Há aproximadamente dois anos sou preceptora de internos de medicina na área prática da saúde pública, em estratégia de saúde da família. Quando iniciei no projeto era tudo novo e motivador, pelo fato de ensinar práticas diárias e rotineiras a pessoas ávidas por conhecimento, o saber, o transformar-se em médicos. Como esperado foi intenso, eu estudava bastante para não deixar dúvidas, aplicava casos inventados e reais, listas e mais listas de medicamentos, indicações e contra-indicações, e sempre tentando ressaltar o lado “humano”, diante a uma realidade pobre e insalubre. E como retribuição eu recebia o ar encantado, os olhos da descoberta, e milhares de perguntas e mais perguntas e mais pesquisas e trabalhos científicos que me acrescentaram em muito. Mas o tempo foi passando e a avidez pelo conhecimento foi cada vez mais diminuindo, o que muito me entristece.
Alguns procuram o conhecimento, estudam, se dedicam, mas nem se lembram quem é o doente, ou o que ele representa na sua família e comunidade, “é só um pobre que serve pra gente estudar”, pasmem, mas já ouvi isto. Outros não procuram nem o conhecimento e nem o interesse ao próximo, talvez tenham a falsa impressão de que a medicina traga riqueza. Triste.
Essa semana tive uma conversa/aula com um psiquiatra, e discutíamos sobre a saúde pública nesse país, e em um momento eu disse: Nossa a saúde mental deste país está no limbo, fui rebatida prontamente: não, está no inferno. Em outro momento eu disse: mas pediatra e psiquiatra são espécies em extinção, fui fervorosamente rebatida outra vez: não, médico é uma espécie em extinção, porque os “médicos” que se formam hoje em dia não se interessam nem pela doença e nem pelo doente, talvez sejam tecnólogos em medicina. Pensei... Repensei... E cá estou dividindo essa angústia...

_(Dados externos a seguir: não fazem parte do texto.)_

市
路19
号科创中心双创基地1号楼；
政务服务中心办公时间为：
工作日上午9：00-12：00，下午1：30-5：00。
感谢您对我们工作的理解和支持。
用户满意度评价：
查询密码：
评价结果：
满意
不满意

Meu tempo de trabalho não é muito, mas percebo que já se parece muito com a de médicos mais experientes, de que as faculdades parecem estar preocupadas apenas com o dinheiro da mensalidade, e o pior, formam profissionais com esse mesmo ideal.

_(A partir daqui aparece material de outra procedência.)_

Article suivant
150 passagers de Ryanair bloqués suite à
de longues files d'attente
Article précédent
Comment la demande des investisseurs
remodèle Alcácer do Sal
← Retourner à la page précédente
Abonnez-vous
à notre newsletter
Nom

Lembro-me como a medicina era um sonho para mim e para muitos dos meus amigos no colégio e cursinho. Lutamos e estudamos muito, alguns conseguiram, outros ficaram pelo caminho. E tentamos desde então fazer o melhor, mesmo que com um “jeitinho brasileiro” de tentar de tudo com pouco, às vezes muito pouco.
Sei e sinto na pele a escassez de materiais, equipamentos e medicamentos, locais de trabalho sem ventilação, salário baixo, e falta de pessoal. E há vezes em que realmente penso em sumir e abandonar tudo... Mas aí me lembro do todas as carinhas que consegui ajudar, algumas realidades que pude elucidar uma melhora, bebezinhos já crescidos que dividem os primeiros passos comigo, crianças que voltaram à escola, raros adolescentes que estão na faculdade... Enfim sinto e vejo o quanto vale à pena. Sim, a medicina traz riqueza, grandeza, mas de alma e não de dinheiro.

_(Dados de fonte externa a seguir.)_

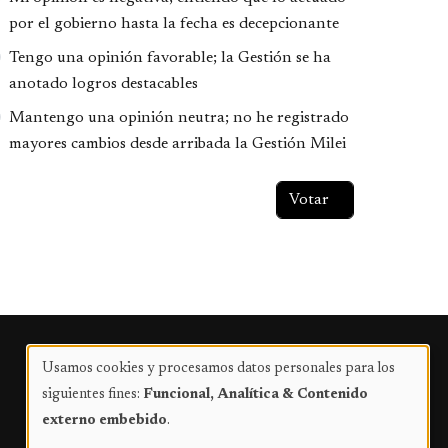
por el gobierno hasta la fecha es decepcionante
Tengo una opinión favorable; la Gestión se ha
anotado logros destacables
Mantengo una opinión neutra; no he registrado
mayores cambios desde arribada la Gestión Milei
Publicidad
Usamos cookies y procesamos datos personales para los
Uso
siguientes fines:
Funcional, Analítica & Contenido
de
externo embebido
.
datos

Queridos colegas e futuros colegas, não desistam da essência que levaram vocês a escolher essa profissão, não vamos deixar que a correria/capitalismo destrua o nosso lado sensível, o poder e o dever de enxergar o outro.
Dedico aos meus amigos médicos e primeiros internos (Dani e Pedro) que fazem a diferença onde quer que estejam, pelo carinho, pela vontade, pelo caráter, pelo ser médico.